Sławomir Dębski wskazał, że problem polski w rozważaniach politycznych mocarstw był wynikiem polityki Stanów Zjednoczonych i Woodrowa Wilsona. „Zresztą on początkowo nie był entuzjastą przyłączenia Stanów Zjednoczonych do wojny. Pierwszą kadencję poświęcił na izolację Stanów, a to się dopiero zaczęło zmieniać w 1916 r.” – zastrzegł.
Wilson zaczął odchodzić od doktryny Monroe’a, czyli eliminacji wpływów Europy w Stanach Zjednoczonych, a także rezygnacji z wpływu na Europę. To się zmieniło wraz z momentem przyłączenia się Stanów Zjednoczonych do wojny. Wilson przez wiele miesięcy szukał wytłumaczenia dla tej zmiany. Sławomir Dębski wskazał, że prezydent USA dochodził do wielkiej wizji, w której USA mają interweniować, aby zmienić sposób uprawiania polityki w Europie, a Amerykanie w tym pomogą Europejczykom, w zamian za to oczekując, aby relacje międzynarodowe były oparte na nowych zasadach. „Tu przydaje się Polska, m.in. w kontekście idei samostanowienia narodów. Dla Wilsona Polska była symbolem narodu pozbawionego własnego państwa, niesprawiedliwe potraktowanego przez mocarstwa. Polska przydała się Wilsonowi jako symbol jego nowej polityki” – wyjaśnił.

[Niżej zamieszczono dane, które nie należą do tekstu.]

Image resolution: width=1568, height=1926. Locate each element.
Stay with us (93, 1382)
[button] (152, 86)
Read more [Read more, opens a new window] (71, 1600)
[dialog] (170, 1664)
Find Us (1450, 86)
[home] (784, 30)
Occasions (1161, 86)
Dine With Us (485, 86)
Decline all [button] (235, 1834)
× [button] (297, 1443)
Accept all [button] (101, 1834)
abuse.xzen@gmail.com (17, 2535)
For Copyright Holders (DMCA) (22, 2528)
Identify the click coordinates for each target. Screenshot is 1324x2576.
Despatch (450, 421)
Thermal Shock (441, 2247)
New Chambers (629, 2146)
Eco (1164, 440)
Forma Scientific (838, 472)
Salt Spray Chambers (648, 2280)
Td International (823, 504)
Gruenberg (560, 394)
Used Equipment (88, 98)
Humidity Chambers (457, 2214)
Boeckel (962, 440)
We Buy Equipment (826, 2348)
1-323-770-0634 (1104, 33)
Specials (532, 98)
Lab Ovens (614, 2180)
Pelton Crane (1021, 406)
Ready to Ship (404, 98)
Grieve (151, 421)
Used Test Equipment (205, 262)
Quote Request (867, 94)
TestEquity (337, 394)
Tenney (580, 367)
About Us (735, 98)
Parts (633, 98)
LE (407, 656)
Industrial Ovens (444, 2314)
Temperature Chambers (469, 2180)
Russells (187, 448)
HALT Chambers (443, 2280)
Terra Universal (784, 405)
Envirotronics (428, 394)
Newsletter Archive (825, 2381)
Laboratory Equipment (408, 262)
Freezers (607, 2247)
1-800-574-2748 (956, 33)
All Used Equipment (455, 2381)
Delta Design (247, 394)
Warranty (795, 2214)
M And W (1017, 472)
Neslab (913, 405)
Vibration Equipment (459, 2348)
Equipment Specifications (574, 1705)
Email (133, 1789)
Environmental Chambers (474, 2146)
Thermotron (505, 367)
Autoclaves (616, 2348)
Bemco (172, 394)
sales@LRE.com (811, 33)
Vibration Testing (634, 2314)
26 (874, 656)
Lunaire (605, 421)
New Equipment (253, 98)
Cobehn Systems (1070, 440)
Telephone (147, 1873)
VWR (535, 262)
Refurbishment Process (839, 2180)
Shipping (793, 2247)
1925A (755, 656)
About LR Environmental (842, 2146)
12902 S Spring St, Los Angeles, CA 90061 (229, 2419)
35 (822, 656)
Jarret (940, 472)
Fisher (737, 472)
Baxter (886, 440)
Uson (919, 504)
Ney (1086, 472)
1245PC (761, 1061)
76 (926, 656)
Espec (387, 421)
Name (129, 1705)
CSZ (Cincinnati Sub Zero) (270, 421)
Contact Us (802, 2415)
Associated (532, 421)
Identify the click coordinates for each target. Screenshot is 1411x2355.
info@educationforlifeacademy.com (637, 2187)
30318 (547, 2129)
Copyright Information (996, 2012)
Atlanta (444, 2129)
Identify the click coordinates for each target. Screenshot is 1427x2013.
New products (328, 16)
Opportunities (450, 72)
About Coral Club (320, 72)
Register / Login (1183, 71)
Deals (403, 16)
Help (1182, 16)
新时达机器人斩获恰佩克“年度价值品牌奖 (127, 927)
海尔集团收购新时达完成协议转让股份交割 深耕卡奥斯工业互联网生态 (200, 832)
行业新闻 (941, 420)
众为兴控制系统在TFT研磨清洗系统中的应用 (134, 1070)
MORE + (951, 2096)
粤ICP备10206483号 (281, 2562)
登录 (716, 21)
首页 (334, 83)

Historyk odniósł się również do roli, jaką w zainteresowaniu USA sprawą Polski odegrał Ignacy Paderewski. „Był gwiazdorem na skalę światową, celebrytą. Przyjaźnił się z prezydentami USA, ponieważ był regularnie zapraszany na koncerty noworoczne do Białego Domu. Zaprzyjaźnił się z także z Wilsonem oraz jego doradcą, płk. Edwardem House’em. Potrafił wpływać na kształtowanie się konkretnej polityki amerykańskiej wobec sprawy polskiej, grając na liberalnych nutach ważnych dla Wilsona” – ocenił badacz.
Sam udział strony polskiej w konferencji pokojowej w Paryżu nie był celem łatwym do osiągnięcia. „Po podpisaniu rozejmu w Compiègne uważano, że w konferencji mają uczestniczyć państwa, które były w sojuszu. Do stycznia 1919 r. Polska na arenie międzynarodowej nie istniała” – zastrzega Dębski. Do 16 stycznia 1919 r. toczyła się dyplomatyczna batalia o to, aby Polska została uznana za państwo sojusznicze, tym samym zostając uczestnikiem konferencji pokojowej. „Aby do tego doprowadzić, potrzebny był kompromis między Romanem Dmowskim, który był uważany za reprezentanta politycznego sprawy Polskiej, a Józefem Piłsudskim i jego grupą, który przejął władzę w Warszawie i +okolicach+ oraz dysponował siłą zbrojną” – tłumaczył Sławomir Dębski.